# [Problem requirements]
Which lines hold the word "Activate"? Copy each of them from the material.

# [Available data]
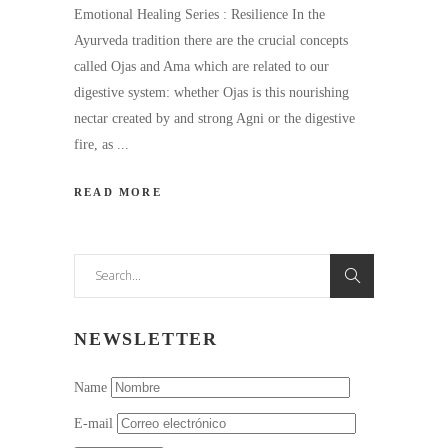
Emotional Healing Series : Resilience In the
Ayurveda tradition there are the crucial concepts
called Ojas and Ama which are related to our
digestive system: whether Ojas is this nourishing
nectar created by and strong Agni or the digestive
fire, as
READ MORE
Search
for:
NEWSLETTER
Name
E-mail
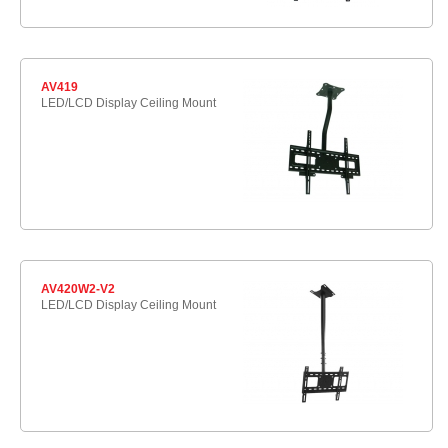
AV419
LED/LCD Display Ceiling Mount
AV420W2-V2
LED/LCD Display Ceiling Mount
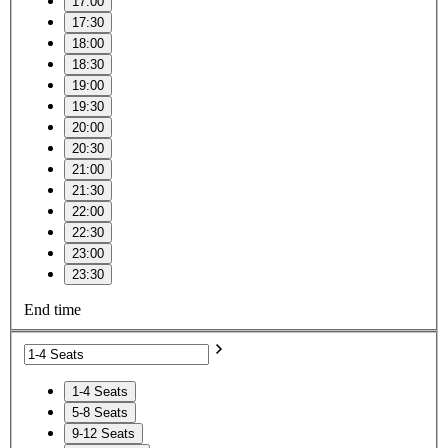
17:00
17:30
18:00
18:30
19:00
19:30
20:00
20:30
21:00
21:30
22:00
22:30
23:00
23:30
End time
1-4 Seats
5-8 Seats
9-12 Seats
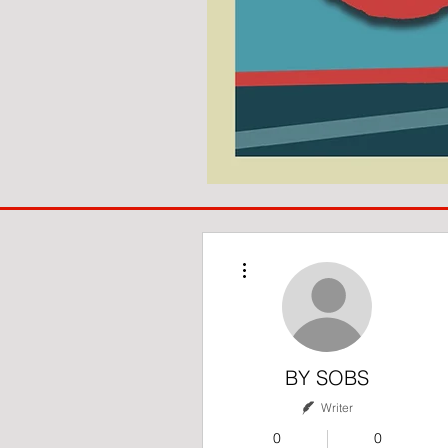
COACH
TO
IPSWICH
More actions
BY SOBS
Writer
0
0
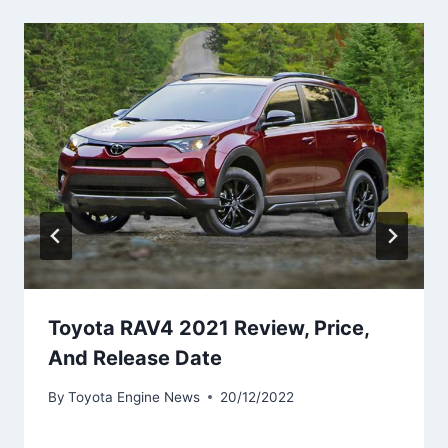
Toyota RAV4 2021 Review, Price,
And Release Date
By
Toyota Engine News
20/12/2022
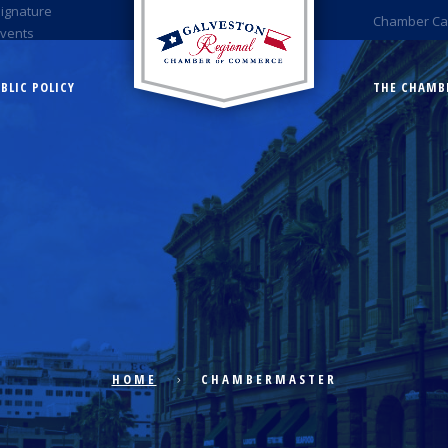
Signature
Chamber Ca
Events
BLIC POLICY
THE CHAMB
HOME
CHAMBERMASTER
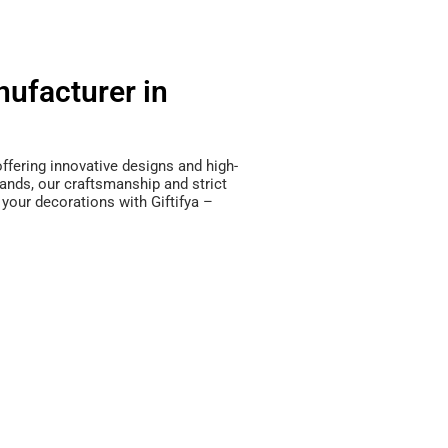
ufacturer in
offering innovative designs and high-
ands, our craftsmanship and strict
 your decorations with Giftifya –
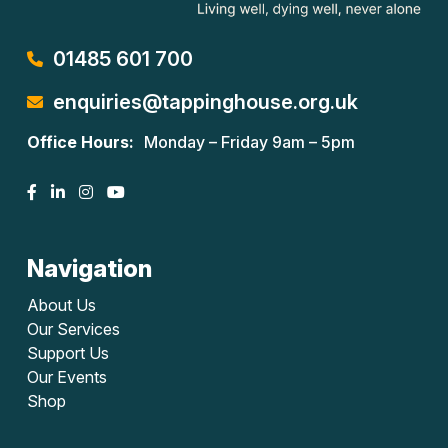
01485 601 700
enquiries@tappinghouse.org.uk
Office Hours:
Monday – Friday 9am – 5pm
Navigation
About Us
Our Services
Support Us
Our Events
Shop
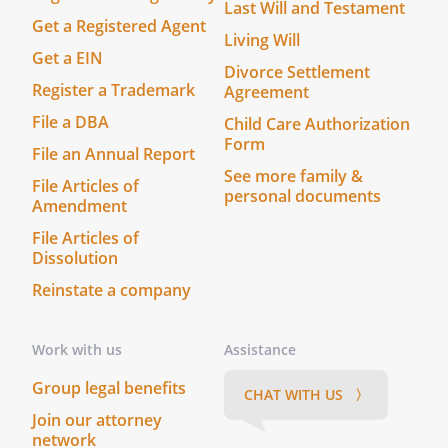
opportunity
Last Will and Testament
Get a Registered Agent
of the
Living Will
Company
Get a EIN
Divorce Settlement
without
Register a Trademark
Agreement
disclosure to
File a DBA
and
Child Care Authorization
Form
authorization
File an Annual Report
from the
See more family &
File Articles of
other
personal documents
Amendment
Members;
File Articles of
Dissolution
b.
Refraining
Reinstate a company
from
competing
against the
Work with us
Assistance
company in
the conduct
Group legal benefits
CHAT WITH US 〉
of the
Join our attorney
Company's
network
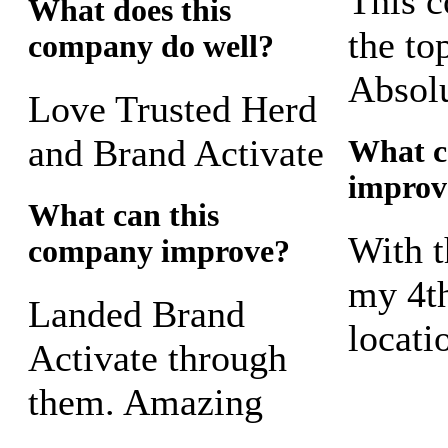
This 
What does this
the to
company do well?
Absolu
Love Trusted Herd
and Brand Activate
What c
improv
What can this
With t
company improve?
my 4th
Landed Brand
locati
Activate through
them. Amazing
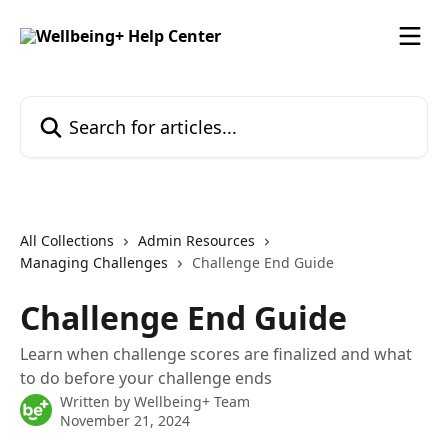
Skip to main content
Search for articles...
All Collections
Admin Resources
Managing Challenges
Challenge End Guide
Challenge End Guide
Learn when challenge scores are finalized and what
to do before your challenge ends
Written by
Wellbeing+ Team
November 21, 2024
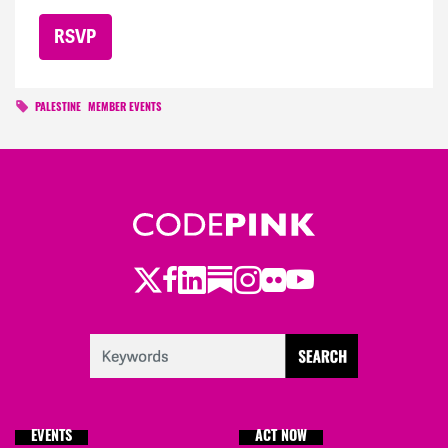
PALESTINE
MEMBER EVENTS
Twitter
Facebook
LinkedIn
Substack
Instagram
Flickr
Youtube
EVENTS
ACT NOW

--

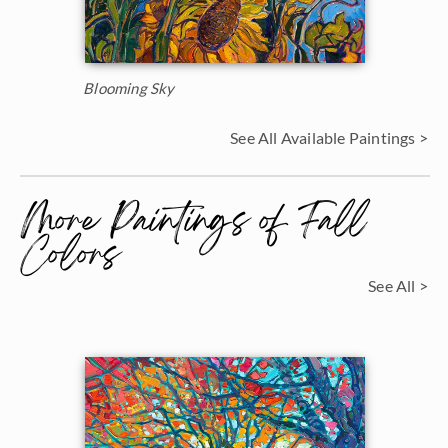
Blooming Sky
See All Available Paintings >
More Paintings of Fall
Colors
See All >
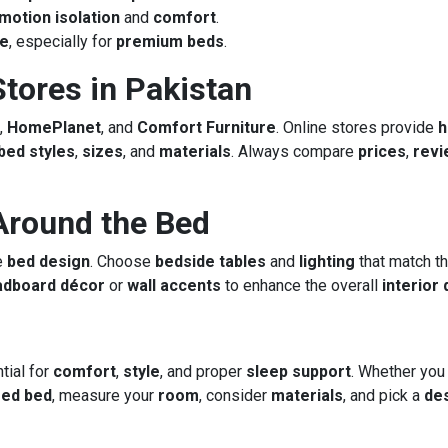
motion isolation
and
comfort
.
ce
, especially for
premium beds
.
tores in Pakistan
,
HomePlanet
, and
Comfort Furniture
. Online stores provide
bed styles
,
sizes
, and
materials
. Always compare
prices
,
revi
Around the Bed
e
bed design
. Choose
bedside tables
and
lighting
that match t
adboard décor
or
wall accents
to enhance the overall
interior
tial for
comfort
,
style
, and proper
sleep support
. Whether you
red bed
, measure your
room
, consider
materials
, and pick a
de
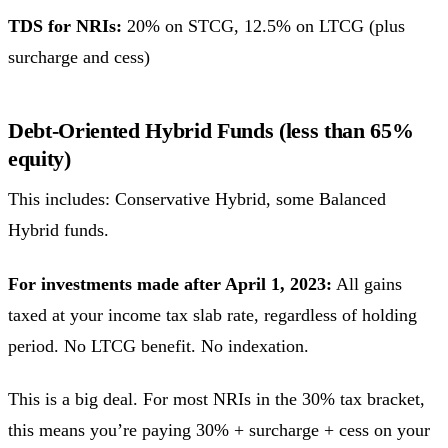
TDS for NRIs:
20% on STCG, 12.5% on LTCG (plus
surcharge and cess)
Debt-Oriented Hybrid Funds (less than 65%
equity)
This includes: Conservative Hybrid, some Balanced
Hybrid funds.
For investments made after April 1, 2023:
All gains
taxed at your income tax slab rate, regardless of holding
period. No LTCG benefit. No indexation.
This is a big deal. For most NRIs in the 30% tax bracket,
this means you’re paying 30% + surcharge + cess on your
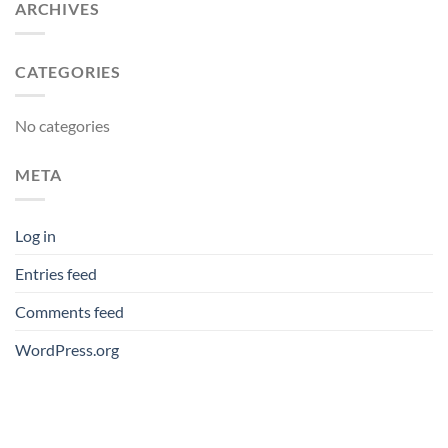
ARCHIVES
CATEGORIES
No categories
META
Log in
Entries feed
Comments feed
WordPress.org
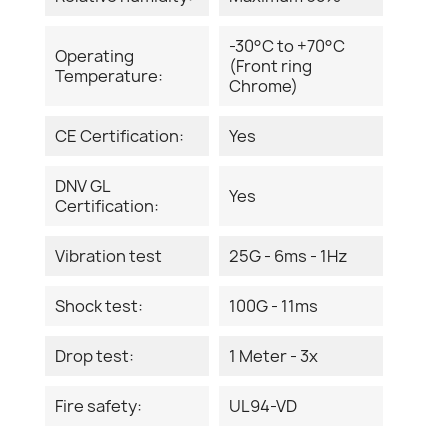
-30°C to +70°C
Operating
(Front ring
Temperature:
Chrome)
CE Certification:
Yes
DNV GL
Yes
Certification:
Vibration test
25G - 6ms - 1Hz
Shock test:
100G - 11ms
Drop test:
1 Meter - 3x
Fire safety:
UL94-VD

# [Solution below]
and Brand Activate
Activate through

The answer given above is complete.